Quando cheguei em Santa Maria pela primeira vez, minha mais forte impressão foi causada pelos morros que se elevam como guarnição e ornamento da cidade.
Chegava de Cachoeira do Sul, terra onde as coxilhas, bem mais modestas que as daqui, não fazem sombra grande nem oferecem corredor para a ventania. De primeiro, senti uma espécie de claustrofobia, que decerto emanava da nova condição de morador de apartamento e da ausência de árvores nas ruas. O verde e o ar eram abundantes só no horizonte; no centro, as vias estreitas, o mormaço e o tumulto me davam certa nostalgia da amplidão nativa. Vertigens urbanas que sofri no corpo e na alma, como um caboclo das margens do Jacuí que se extraviou pelo mundo.

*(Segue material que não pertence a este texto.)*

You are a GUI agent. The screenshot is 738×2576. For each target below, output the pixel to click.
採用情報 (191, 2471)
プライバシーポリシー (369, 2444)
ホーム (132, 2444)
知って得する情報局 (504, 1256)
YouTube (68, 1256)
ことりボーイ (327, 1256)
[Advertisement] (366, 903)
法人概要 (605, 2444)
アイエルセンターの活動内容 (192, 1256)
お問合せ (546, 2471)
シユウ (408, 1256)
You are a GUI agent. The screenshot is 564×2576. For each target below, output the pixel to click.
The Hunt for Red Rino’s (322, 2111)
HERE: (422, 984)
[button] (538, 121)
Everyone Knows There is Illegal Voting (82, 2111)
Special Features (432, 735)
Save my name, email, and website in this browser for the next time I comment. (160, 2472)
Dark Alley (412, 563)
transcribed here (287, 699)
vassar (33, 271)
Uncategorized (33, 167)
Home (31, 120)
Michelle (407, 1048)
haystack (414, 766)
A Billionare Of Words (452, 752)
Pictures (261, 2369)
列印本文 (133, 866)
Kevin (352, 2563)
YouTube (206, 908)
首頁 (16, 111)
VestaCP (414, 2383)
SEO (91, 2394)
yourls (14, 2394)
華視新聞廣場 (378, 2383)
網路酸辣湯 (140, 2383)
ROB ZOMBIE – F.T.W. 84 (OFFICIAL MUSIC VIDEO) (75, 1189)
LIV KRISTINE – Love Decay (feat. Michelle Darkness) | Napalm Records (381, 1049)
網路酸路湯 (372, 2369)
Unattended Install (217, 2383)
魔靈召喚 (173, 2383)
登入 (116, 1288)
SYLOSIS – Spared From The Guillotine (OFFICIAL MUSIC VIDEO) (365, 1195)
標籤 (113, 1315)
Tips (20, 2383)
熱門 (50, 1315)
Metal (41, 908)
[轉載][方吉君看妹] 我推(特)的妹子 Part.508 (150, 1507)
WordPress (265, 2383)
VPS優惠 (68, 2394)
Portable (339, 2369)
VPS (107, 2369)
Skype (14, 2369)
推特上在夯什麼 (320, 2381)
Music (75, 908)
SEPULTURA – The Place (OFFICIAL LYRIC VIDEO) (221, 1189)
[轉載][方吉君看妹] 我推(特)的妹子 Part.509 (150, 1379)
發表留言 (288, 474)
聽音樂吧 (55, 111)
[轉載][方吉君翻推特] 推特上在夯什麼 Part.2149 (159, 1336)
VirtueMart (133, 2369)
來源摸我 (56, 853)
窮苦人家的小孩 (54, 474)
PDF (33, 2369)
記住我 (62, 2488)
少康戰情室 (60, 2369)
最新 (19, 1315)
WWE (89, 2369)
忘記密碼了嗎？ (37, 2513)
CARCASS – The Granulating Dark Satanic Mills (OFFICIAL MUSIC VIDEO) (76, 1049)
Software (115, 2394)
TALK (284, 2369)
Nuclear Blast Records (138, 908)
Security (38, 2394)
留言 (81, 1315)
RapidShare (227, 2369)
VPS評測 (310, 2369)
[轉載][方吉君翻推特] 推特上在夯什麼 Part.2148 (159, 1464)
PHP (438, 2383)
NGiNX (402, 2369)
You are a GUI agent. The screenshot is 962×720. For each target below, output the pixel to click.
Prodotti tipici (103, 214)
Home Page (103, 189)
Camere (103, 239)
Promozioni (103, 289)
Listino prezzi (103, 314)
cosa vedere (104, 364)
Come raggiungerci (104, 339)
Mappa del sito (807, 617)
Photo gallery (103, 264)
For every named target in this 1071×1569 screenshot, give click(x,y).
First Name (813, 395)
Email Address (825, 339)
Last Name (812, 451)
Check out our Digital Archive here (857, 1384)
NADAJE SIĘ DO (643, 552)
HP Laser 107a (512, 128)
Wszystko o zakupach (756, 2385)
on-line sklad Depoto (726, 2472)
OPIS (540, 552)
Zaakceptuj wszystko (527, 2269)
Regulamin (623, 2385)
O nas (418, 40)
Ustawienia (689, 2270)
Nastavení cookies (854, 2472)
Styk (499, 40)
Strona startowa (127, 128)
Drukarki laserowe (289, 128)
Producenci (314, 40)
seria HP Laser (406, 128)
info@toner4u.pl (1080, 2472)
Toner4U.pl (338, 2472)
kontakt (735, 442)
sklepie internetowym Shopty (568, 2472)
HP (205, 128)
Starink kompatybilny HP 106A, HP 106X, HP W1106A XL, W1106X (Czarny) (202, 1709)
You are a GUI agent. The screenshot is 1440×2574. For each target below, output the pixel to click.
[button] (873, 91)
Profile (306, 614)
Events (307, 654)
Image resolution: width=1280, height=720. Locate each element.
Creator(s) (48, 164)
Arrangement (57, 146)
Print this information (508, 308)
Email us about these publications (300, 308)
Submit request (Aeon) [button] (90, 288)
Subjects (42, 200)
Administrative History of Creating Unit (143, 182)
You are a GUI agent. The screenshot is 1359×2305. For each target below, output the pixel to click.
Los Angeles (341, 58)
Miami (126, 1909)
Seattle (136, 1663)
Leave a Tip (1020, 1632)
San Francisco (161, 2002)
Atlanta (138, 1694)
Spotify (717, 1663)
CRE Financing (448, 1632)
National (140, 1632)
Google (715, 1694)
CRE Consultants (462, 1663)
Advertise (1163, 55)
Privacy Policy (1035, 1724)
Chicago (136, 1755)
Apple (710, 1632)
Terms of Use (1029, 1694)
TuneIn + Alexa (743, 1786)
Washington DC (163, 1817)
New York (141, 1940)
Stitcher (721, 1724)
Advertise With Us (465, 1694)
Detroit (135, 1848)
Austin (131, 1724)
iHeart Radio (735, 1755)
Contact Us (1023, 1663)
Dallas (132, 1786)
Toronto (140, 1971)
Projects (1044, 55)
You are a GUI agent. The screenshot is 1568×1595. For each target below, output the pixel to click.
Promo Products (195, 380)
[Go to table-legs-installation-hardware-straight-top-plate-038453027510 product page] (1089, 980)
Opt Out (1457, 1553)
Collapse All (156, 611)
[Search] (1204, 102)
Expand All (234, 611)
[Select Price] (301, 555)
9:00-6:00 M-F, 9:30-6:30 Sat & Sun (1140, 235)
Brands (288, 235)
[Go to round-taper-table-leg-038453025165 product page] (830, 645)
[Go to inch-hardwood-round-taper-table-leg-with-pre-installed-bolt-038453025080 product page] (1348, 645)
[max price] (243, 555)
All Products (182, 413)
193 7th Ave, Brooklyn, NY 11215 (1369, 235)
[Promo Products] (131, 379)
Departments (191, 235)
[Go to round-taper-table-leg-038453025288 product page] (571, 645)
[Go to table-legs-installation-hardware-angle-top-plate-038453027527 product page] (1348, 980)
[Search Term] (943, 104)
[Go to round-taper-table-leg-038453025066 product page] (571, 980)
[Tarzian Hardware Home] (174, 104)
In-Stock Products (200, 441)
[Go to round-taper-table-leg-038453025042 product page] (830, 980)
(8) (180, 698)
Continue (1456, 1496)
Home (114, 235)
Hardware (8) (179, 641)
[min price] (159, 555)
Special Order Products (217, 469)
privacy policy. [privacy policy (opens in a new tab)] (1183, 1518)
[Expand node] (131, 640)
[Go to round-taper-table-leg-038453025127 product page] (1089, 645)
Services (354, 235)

Mas fui ficando, ficando, e me instalei. Entrei para a faculdade de História da UFSM, quando o curso era ministrado no Antigo Hospital Universitário. E aos poucos fui me familiarizando com as mitologias locais. Comecei a dar aula no Práxis, um cursinho pré-vestibular gratuito, onde conheci amigos e amigas para a vida toda. Vivi no quarto 75 da Casa do Estudante da Professor Braga, onde a farra foi grande, e a ressaca ainda maior. Ainda carrego o vício da insônia que adquiri na atmosfera de pouca luz e muita sombra daquele edifício úmido, em que o frio é glacial e o calor, venusiano.
Dali saí para coabitar um teatro em obras – o TUI – com um bando de amigos. Conheci o Rosário e o Itararé, e me apaixonei pela cor local do subúrbio santa-mariense. Sonhei, com esses mesmos amigos, uma outra cidade dentro da cidade, e abrimos uma casinha verde chamada Macondo, uma flecha alucinógena que cruzou a noite de Santa Maria. Morei no Mauá, de onde vi a Rio Branco dormir e acordar com os rumores do trem e a palidez das gafieiras; fui uma presença indefectível no balcão do Café Cristal, desde os tempos do bom português José; entrei para a confraria de boêmios do Bar do Pompeo; passei fins de tarde sentindo o cheiro da terebentina e ouvindo um piano fantasma no Centro de Artes e Letras; fui aos arrabaldes e vivi nas altas nuvens de Silveira Martins; parti, morei longe, jurei que não voltava. Aqui estou.
Se hoje consulto as amizades sobre o que acham da cidade, me respondem que, como eu, amam o vento norte, mas também o odeiam. Que gostam do Itaimbé, do campus em tempos de aula, da gentileza estudantil ao segurar a mochila dos passageiros que viajam de pé no ônibus, da Vila Belga, das cocadas do João, do Theatro Treze de Maio, dos trailers que vendem o melhor xis do mundo (somos superlativos), das feirinhas na praça, dos banhos de cachoeira no verão. E que detestam a intolerância provinciana e transeuntes que andam com o guarda-chuva aberto sob as marquises. Confusão de sentimentos, como canta o magro Pylla.
Santa Maria é um palimpsesto de histórias, amores, ilusões e acenos de despedida. É um lugar de passagem e impermanência, e de improváveis reencontros – e não seria assim a própria vida? De travessias que não acabam, porque estamos sempre chegando ou partindo. Pensando bem, talvez seja legítimo considerá-la a capital da saudade, sentimento comum para quem vai e para quem fica.